The general approach is to retry and reconnect, using heartbeating when needed. Majordomo supports live-live broker failover indirectly, by keeping no significant state in a broker. Actual failover to alternate brokers is handled by the clients and workers, not the protocol. For a fuller discussion of these failures and the strategies that Majordomo uses to detect and recover, see Chapter 4 of the Guide (see “ØMQ - The Guide").

Scalability and Performance

Majordomo is designed to be scalable to large numbers (thousands) of workers and clients, limited only by system resources on the broker. Partitioning of workers by service allows for multiple applications to share the same broker infrastructure.

Throughput performance for a single client application will be limited to tens of thousands, not millions, of request-reply transactions per second due to round-trip costs and the extra latency of a broker-based approach. The larger the request and reply messages, the more efficient Majordomo will become. Majordomo may be complemented by high-speed data delivery architectures.

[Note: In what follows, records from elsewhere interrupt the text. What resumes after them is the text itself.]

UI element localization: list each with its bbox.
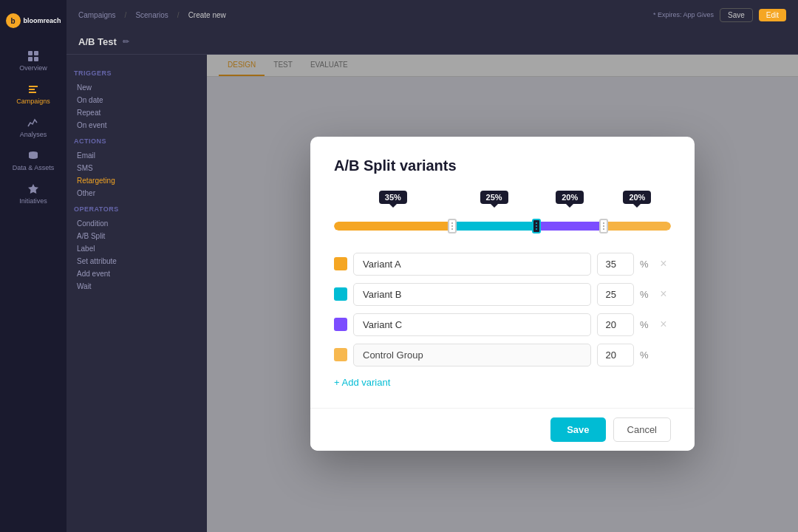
bar-handle-1[interactable]	[448, 219, 457, 233]
handle-dots-3	[603, 222, 604, 230]
variant-pct-input-c[interactable]	[597, 313, 634, 336]
sidebar-item-campaigns[interactable]: Campaigns	[0, 78, 66, 111]
op-ab-split[interactable]: A/B Split	[74, 230, 200, 242]
top-bar-actions: * Expires: App Gives Save Edit	[653, 8, 786, 22]
action-retargeting[interactable]: Retargeting	[74, 174, 200, 187]
variant-pct-input-b[interactable]	[597, 283, 634, 306]
trigger-on-date[interactable]: On date	[74, 94, 200, 106]
bar-segment-a	[334, 222, 452, 231]
svg-rect-2	[28, 57, 33, 61]
variant-pct-input-control[interactable]	[597, 344, 634, 366]
bar-label-c-bubble: 20%	[556, 191, 584, 204]
sidebar-item-overview[interactable]: Overview	[0, 44, 66, 78]
distribution-bar	[334, 222, 671, 236]
bar-labels-row: 35% 25% 20% 20%	[334, 191, 671, 217]
sidebar-label-initiatives: Initiatives	[19, 197, 47, 205]
save-button-top[interactable]: Save	[720, 8, 753, 22]
top-bar: Campaigns / Scenarios / Create new * Exp…	[66, 0, 798, 30]
variant-pct-label-b: %	[640, 289, 650, 300]
breadcrumb-scenarios: Scenarios	[135, 11, 168, 19]
action-other[interactable]: Other	[74, 187, 200, 200]
data-icon	[27, 150, 39, 162]
action-sms[interactable]: SMS	[74, 162, 200, 174]
edit-button-top[interactable]: Edit	[759, 9, 786, 21]
sidebar-item-data[interactable]: Data & Assets	[0, 144, 66, 177]
variant-pct-label-a: %	[640, 259, 650, 270]
left-panel: TRIGGERS New On date Repeat On event ACT…	[66, 55, 207, 532]
breadcrumb-create: Create new	[188, 11, 226, 19]
trigger-on-event[interactable]: On event	[74, 119, 200, 132]
ab-split-modal: A/B Split variants 35% 25%	[310, 137, 695, 451]
modal-save-button[interactable]: Save	[550, 417, 605, 442]
expires-label: * Expires: App Gives	[653, 11, 714, 18]
variant-name-input-a[interactable]	[353, 253, 591, 276]
variant-delete-b[interactable]: ×	[656, 288, 671, 300]
variant-delete-a[interactable]: ×	[656, 258, 671, 270]
logo-icon: b	[6, 13, 21, 28]
distribution-bar-container: 35% 25% 20% 20%	[334, 191, 671, 236]
bar-label-d: 20%	[623, 191, 651, 204]
actions-title: ACTIONS	[74, 137, 200, 145]
bar-handle-2[interactable]	[532, 219, 541, 233]
op-wait[interactable]: Wait	[74, 280, 200, 293]
handle-dots-2	[536, 222, 537, 230]
svg-rect-1	[34, 51, 38, 55]
op-condition[interactable]: Condition	[74, 217, 200, 230]
bar-segment-b	[452, 222, 536, 231]
variant-delete-c[interactable]: ×	[656, 318, 671, 330]
bar-segment-c	[536, 222, 604, 231]
variant-name-input-control[interactable]	[353, 344, 591, 366]
sidebar-label-campaigns: Campaigns	[16, 98, 50, 105]
svg-rect-3	[34, 57, 38, 61]
add-variant-link[interactable]: + Add variant	[334, 377, 390, 388]
workspace: DESIGN TEST EVALUATE A/B Split variants	[207, 55, 798, 532]
trigger-repeat[interactable]: Repeat	[74, 106, 200, 119]
variant-color-c	[334, 318, 347, 331]
handle-dots-1	[451, 222, 453, 230]
variant-name-input-b[interactable]	[353, 283, 591, 306]
variant-pct-label-c: %	[640, 319, 650, 330]
logo-text: bloomreach	[24, 17, 61, 25]
initiatives-icon	[27, 183, 39, 195]
sidebar-label-analyses: Analyses	[20, 131, 47, 138]
variant-row-control: % ×	[334, 344, 671, 366]
svg-rect-0	[28, 51, 33, 55]
op-set-attribute[interactable]: Set attribute	[74, 255, 200, 267]
analyses-icon	[27, 117, 39, 129]
modal-cancel-button[interactable]: Cancel	[613, 417, 671, 442]
breadcrumb-campaigns: Campaigns	[78, 11, 116, 19]
bar-label-b: 25%	[480, 191, 508, 204]
bar-handle-3[interactable]	[599, 219, 608, 233]
variant-name-input-c[interactable]	[353, 313, 591, 336]
bar-label-a-bubble: 35%	[379, 191, 407, 204]
grid-icon	[27, 50, 39, 62]
sidebar: b bloomreach Overview Campaigns Analyses…	[0, 0, 66, 532]
sidebar-label-data: Data & Assets	[13, 164, 55, 171]
sidebar-item-analyses[interactable]: Analyses	[0, 111, 66, 144]
trigger-new[interactable]: New	[74, 81, 200, 94]
logo: b bloomreach	[0, 9, 67, 33]
bar-label-d-bubble: 20%	[623, 191, 651, 204]
variant-color-a	[334, 257, 347, 270]
variant-pct-label-control: %	[640, 349, 650, 361]
bar-label-b-bubble: 25%	[480, 191, 508, 204]
variant-row-c: % ×	[334, 313, 671, 336]
bar-label-c: 20%	[556, 191, 584, 204]
variant-row-a: % ×	[334, 253, 671, 276]
modal-title: A/B Split variants	[334, 157, 671, 174]
modal-footer: Save Cancel	[310, 408, 695, 451]
edit-icon[interactable]: ✏	[123, 37, 129, 47]
campaign-title: A/B Test	[78, 36, 117, 47]
op-label[interactable]: Label	[74, 242, 200, 255]
action-email[interactable]: Email	[74, 149, 200, 162]
variant-pct-input-a[interactable]	[597, 253, 634, 276]
campaign-header: A/B Test ✏	[66, 30, 798, 55]
sidebar-item-initiatives[interactable]: Initiatives	[0, 177, 66, 211]
op-add-event[interactable]: Add event	[74, 267, 200, 280]
bar-segment-d	[604, 222, 671, 231]
bar-label-a: 35%	[379, 191, 407, 204]
modal-overlay: A/B Split variants 35% 25%	[207, 55, 798, 532]
app-background: b bloomreach Overview Campaigns Analyses…	[0, 0, 798, 532]
variant-color-control	[334, 348, 347, 361]
campaigns-icon	[27, 83, 39, 95]
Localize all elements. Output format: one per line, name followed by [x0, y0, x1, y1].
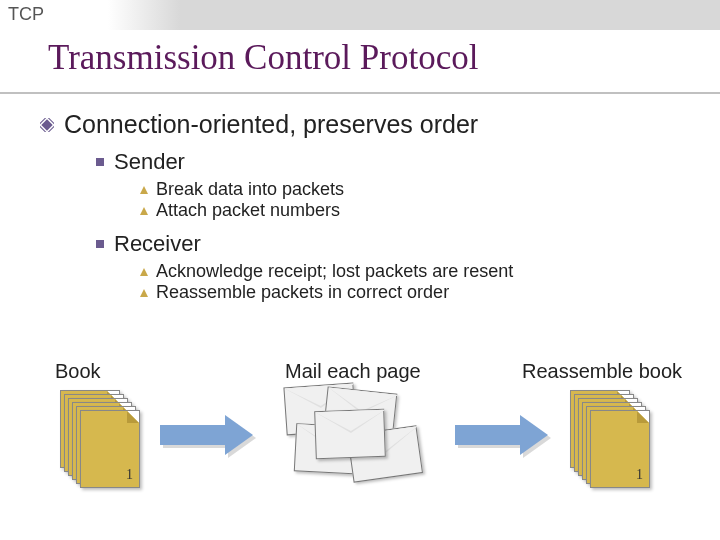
page-icon: 1 [80, 410, 140, 488]
bullet-receiver: Receiver [96, 231, 700, 257]
corner-label: TCP [8, 4, 44, 25]
bullet-main-text: Connection-oriented, preserves order [64, 110, 478, 139]
square-icon [96, 158, 104, 166]
receiver-item-0-text: Acknowledge receipt; lost packets are re… [156, 261, 513, 282]
receiver-item-1: Reassemble packets in correct order [140, 282, 700, 303]
envelope-stack [285, 385, 445, 495]
diagram: Book Mail each page Reassemble book 1 1 [0, 380, 720, 530]
page-number: 1 [636, 467, 643, 483]
page-icon: 1 [590, 410, 650, 488]
receiver-item-1-text: Reassemble packets in correct order [156, 282, 449, 303]
book-stack-right: 1 [570, 390, 650, 490]
title-rule [0, 92, 720, 94]
bullet-sender: Sender [96, 149, 700, 175]
triangle-icon [140, 268, 148, 276]
label-mail: Mail each page [285, 360, 421, 383]
sender-item-0: Break data into packets [140, 179, 700, 200]
bullet-main: Connection-oriented, preserves order [40, 110, 700, 139]
book-stack-left: 1 [60, 390, 140, 490]
receiver-item-0: Acknowledge receipt; lost packets are re… [140, 261, 700, 282]
label-reassemble: Reassemble book [522, 360, 682, 383]
arrow-icon [160, 415, 260, 455]
triangle-icon [140, 186, 148, 194]
header-bar [0, 0, 720, 30]
slide-title: Transmission Control Protocol [48, 38, 478, 78]
content-area: Connection-oriented, preserves order Sen… [40, 110, 700, 303]
arrow-icon [455, 415, 555, 455]
receiver-label: Receiver [114, 231, 201, 257]
triangle-icon [140, 207, 148, 215]
diamond-icon [40, 118, 54, 132]
sender-label: Sender [114, 149, 185, 175]
sender-item-1: Attach packet numbers [140, 200, 700, 221]
square-icon [96, 240, 104, 248]
page-number: 1 [126, 467, 133, 483]
envelope-icon [314, 409, 386, 459]
triangle-icon [140, 289, 148, 297]
sender-item-0-text: Break data into packets [156, 179, 344, 200]
label-book: Book [55, 360, 101, 383]
sender-item-1-text: Attach packet numbers [156, 200, 340, 221]
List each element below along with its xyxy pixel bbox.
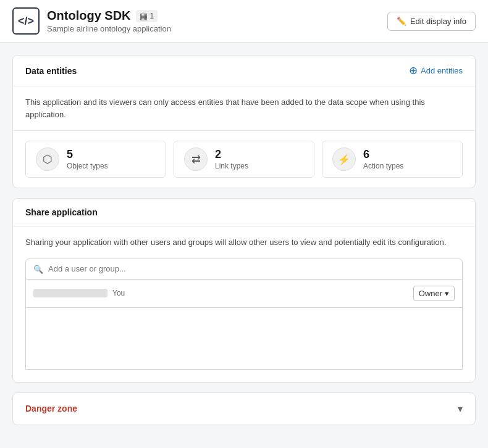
chevron-down-icon: ▾: [458, 403, 463, 415]
object-types-label: Object types: [67, 162, 108, 170]
share-description: Sharing your application with other user…: [13, 226, 475, 259]
object-types-info: 5 Object types: [67, 148, 108, 170]
search-icon: [33, 264, 43, 274]
badge-count: 1: [150, 12, 154, 20]
add-entities-button[interactable]: Add entities: [409, 64, 463, 77]
edit-display-info-button[interactable]: Edit display info: [387, 12, 476, 31]
data-entities-header: Data entities Add entities: [13, 56, 475, 86]
share-application-header: Share application: [13, 199, 475, 226]
action-icon: [338, 154, 350, 165]
chevron-down-icon: [445, 289, 449, 298]
app-logo: </>: [12, 7, 40, 35]
grid-icon: [140, 11, 148, 21]
action-types-info: 6 Action types: [363, 148, 403, 170]
share-application-title: Share application: [25, 207, 98, 217]
danger-zone-header[interactable]: Danger zone ▾: [13, 393, 475, 425]
app-header: </> Ontology SDK 1 Sample airline ontolo…: [0, 0, 488, 43]
action-types-stat: 6 Action types: [322, 141, 463, 178]
action-types-number: 6: [363, 148, 403, 162]
danger-zone-card: Danger zone ▾: [12, 392, 476, 425]
user-you-badge: You: [112, 289, 125, 297]
data-entities-description: This application and its viewers can onl…: [13, 86, 475, 131]
user-left: You: [33, 289, 125, 297]
pencil-icon: [397, 17, 406, 26]
main-content: Data entities Add entities This applicat…: [0, 43, 488, 438]
link-icon: [191, 152, 201, 166]
search-input[interactable]: [48, 264, 455, 273]
data-entities-title: Data entities: [25, 66, 77, 76]
action-types-label: Action types: [363, 162, 403, 170]
share-body: You Owner: [13, 259, 475, 382]
plus-circle-icon: [409, 64, 418, 77]
action-icon-wrap: [332, 147, 356, 171]
danger-zone-title: Danger zone: [25, 404, 77, 413]
owner-label: Owner: [419, 289, 442, 298]
data-entities-card: Data entities Add entities This applicat…: [12, 55, 476, 188]
object-types-number: 5: [67, 148, 108, 162]
link-types-info: 2 Link types: [215, 148, 248, 170]
header-badge: 1: [136, 10, 158, 22]
owner-dropdown[interactable]: Owner: [413, 286, 455, 301]
link-types-stat: 2 Link types: [174, 141, 314, 178]
object-types-stat: 5 Object types: [25, 141, 166, 178]
user-avatar: [33, 289, 107, 297]
header-left: </> Ontology SDK 1 Sample airline ontolo…: [12, 7, 171, 35]
user-group-search-box[interactable]: [25, 259, 463, 280]
link-types-number: 2: [215, 148, 248, 162]
user-row: You Owner: [25, 280, 463, 308]
entity-stats-row: 5 Object types 2 Link types 6: [13, 131, 475, 188]
link-icon-wrap: [184, 147, 208, 171]
header-title-row: Ontology SDK 1: [47, 9, 171, 23]
link-types-label: Link types: [215, 162, 248, 170]
cube-icon-wrap: [36, 147, 59, 171]
app-title: Ontology SDK: [47, 9, 131, 23]
cube-icon: [43, 152, 53, 166]
empty-share-area: [25, 308, 463, 370]
share-application-card: Share application Sharing your applicati…: [12, 198, 476, 383]
app-subtitle: Sample airline ontology application: [47, 24, 171, 33]
header-title-group: Ontology SDK 1 Sample airline ontology a…: [47, 9, 171, 33]
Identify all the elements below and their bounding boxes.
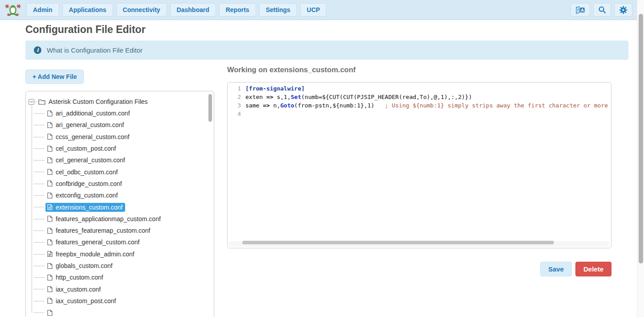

System requirements for the broker are moderate: no more than one outstanding request per client will be queued, and message contents can be switched between clients and workers without copying or processing. A single broker thread can therefore switch several million messages per second, and multithreaded implementations (offering multiple virtual brokers, each on its own port) can scale to as many cores as required.

Security

MDP does not implement any authentication, access control, or encryption mechanisms and should not be used in any deployment where these are required. However, all these can be layered on top of MDP, and may be the subject of future RFCs.

Reference Implementations

The reference implementation for MDP/0.2 is at https://github.com/zeromq/majordomo.

Known Weaknesses

  • The heartbeat rate must be set to similar values in broker and worker, or false disconnections will occur. A better heartbeat design will be developed later.
  • The use of multiple frames for command formatting has a performance impact. Future versions of MDP may place commands into single frames.